BMS student takes Mithibai college to court over withheld exam results
The Bombay High Court recently quashed the petition filed by a Mumbai student whose exam results were withheld by the college after failing to meet the minimum attendance criteria.
The Bachelor of Management Studies (BMS) student had first moved Bombay High Court in March after her college, Mithibai college in Vile Parle, had barred her from giving the exams. The student, Kumari Kamakshi Roy, did not have 75 percent attendance in lectures, which is mandated by Mumbai University.
At the time, she was allowed to appear for the exam based on an interim HC order. However, after the results were declared, the college denied giving her result. Following which, she approached the court again.
While refusing to interfere in the college’s decision, a division bench of Justice S.C. Dharamadhikari and Justice Shalini Phansalkar-Joshi said, “In the circumstances, we do not find any merit in the petition. It is dismissed. We attach no significance nor confer any right on the student for appearance in the examination of March 2016. If the petitioner needs to repeat the semester, she will have to do it.”
In her petition, Roy had contended that she couldn’t attend college due to her personal commitments.

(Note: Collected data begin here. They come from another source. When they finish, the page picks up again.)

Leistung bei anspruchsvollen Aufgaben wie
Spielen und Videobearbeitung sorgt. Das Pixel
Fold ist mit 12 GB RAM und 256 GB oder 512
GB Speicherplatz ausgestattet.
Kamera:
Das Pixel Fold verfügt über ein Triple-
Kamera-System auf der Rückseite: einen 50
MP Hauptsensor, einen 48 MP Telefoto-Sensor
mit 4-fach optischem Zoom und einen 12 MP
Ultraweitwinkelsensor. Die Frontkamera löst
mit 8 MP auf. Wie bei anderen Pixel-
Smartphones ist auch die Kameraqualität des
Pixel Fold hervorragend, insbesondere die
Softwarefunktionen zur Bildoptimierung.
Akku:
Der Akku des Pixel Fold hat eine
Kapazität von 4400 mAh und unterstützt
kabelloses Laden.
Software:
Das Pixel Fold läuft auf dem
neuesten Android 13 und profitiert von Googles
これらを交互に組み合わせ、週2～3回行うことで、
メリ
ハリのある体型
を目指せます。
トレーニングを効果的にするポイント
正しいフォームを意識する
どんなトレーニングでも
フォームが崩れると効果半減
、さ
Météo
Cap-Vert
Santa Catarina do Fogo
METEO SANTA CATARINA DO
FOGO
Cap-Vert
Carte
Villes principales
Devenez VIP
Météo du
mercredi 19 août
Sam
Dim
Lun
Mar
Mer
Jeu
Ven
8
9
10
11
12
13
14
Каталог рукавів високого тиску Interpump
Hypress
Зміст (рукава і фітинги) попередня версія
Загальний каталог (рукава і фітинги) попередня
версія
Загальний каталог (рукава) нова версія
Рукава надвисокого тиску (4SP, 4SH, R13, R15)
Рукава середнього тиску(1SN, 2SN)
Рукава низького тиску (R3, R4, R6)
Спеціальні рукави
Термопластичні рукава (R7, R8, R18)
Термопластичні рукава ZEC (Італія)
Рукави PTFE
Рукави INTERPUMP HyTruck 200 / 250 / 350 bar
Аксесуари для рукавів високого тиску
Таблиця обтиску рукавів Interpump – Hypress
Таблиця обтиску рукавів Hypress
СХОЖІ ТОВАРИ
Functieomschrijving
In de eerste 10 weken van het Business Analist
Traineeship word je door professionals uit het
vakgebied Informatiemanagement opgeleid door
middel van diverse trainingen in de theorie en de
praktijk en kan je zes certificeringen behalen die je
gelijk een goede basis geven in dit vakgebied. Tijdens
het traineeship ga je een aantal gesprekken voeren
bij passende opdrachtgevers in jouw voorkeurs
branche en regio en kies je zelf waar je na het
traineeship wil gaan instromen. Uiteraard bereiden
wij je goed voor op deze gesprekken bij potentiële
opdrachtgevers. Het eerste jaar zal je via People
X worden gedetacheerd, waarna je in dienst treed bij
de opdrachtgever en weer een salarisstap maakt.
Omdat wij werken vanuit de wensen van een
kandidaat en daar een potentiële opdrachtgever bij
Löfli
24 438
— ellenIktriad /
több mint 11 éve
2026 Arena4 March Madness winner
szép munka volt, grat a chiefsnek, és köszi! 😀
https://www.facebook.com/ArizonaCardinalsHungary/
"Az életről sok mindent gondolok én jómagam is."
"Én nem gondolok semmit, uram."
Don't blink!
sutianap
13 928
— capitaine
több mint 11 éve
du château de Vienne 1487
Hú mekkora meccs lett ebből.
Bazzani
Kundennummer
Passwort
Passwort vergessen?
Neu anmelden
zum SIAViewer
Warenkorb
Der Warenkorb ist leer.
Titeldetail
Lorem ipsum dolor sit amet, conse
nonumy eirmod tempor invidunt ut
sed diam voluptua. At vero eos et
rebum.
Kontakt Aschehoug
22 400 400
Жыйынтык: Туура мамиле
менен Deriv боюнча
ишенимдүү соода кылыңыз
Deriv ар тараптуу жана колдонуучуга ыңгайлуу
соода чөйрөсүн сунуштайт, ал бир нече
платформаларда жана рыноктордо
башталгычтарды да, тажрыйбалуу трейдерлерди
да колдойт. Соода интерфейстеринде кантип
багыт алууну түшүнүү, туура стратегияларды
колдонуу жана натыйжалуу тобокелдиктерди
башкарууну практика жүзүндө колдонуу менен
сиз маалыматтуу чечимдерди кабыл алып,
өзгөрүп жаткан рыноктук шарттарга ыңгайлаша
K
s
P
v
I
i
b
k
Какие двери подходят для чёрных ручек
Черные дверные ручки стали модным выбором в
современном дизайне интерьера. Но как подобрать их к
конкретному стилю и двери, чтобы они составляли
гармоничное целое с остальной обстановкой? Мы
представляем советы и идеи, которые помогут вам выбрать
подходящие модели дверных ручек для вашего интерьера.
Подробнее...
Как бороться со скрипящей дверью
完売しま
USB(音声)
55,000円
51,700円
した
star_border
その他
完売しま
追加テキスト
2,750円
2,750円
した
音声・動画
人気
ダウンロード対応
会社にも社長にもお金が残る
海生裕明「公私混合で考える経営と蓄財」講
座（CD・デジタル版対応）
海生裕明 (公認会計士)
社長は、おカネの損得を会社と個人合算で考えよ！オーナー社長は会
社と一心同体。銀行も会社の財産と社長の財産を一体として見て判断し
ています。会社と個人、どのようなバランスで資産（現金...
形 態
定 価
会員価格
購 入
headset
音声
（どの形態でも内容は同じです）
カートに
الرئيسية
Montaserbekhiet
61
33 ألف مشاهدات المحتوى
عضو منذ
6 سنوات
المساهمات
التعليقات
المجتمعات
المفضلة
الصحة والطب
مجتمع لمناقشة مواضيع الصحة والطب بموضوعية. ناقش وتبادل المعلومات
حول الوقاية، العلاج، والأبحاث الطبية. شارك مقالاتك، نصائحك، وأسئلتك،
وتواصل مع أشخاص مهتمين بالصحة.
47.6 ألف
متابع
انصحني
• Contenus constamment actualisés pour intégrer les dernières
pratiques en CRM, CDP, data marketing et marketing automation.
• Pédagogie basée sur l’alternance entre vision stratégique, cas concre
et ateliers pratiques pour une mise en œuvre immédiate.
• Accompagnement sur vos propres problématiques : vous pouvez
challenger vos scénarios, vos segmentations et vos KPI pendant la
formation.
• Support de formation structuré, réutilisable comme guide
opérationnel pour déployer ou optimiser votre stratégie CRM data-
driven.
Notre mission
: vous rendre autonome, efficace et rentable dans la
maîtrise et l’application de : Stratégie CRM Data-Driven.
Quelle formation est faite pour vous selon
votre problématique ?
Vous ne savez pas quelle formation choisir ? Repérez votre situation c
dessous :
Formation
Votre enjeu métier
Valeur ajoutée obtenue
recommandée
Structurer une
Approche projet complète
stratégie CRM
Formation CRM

She alleged that her grandmother was unwell and parents were travelling to and from Mumbai, requiring her to tend to her ailing grandmother.
The court heard her petition and allowed her to attend the examination on the condition that the ad-interim order is subject to further direction and final orders.
After her exams, the college denied releasing her result on the grounds of her poor attendance. The college also submitted an affidavit informing the court the the student only had 35 per cent attendance in the second semester.
The court accepted the college’s argument and noted, “If the student is allowed to sit for the exam, then that was because the college was lenient and not because it is a rule.”